# Problem statement:
Starting at the line holding "besprechen wichtige Themen" and finishing at the line holding "QUADRO DE AVISOS", transcribe the material exactly, keeping both ends but no pictures.

BEGIN Records for the exercise

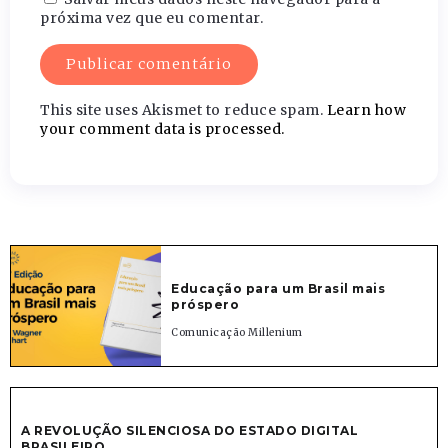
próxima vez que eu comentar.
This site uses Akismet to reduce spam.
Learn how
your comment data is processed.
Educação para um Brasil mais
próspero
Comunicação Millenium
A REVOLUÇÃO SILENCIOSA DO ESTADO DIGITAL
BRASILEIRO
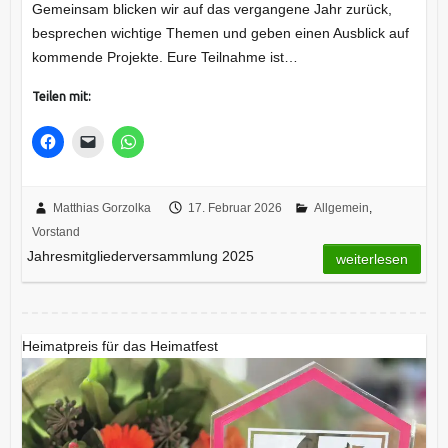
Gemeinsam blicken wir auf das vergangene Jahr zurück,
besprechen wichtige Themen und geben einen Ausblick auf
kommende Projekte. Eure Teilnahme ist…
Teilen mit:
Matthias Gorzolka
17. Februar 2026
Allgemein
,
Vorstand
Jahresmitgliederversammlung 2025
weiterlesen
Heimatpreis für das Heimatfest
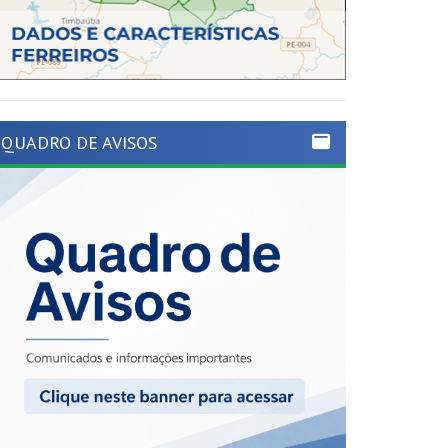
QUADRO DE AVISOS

END Records for the exercise
BEGIN Records for the exercise

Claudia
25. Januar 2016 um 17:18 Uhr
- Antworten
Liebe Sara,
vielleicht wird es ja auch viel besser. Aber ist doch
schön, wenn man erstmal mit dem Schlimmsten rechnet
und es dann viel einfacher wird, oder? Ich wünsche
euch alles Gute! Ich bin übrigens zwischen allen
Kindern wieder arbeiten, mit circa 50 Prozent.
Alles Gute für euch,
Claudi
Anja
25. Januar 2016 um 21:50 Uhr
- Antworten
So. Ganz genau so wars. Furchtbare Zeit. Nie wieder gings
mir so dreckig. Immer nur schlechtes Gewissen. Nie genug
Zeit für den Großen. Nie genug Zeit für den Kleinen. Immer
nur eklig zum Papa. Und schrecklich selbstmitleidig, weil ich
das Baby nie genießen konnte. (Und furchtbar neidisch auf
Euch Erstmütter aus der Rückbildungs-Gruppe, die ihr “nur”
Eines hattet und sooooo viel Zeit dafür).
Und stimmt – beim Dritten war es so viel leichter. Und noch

END Records for the exercise

# Reply to the exercise:
besprechen wichtige Themen und geben einen Ausblick auf
kommende Projekte. Eure Teilnahme ist…
Teilen mit:
Matthias Gorzolka
17. Februar 2026
Allgemein
,
Vorstand
Jahresmitgliederversammlung 2025
weiterlesen
Heimatpreis für das Heimatfest
QUADRO DE AVISOS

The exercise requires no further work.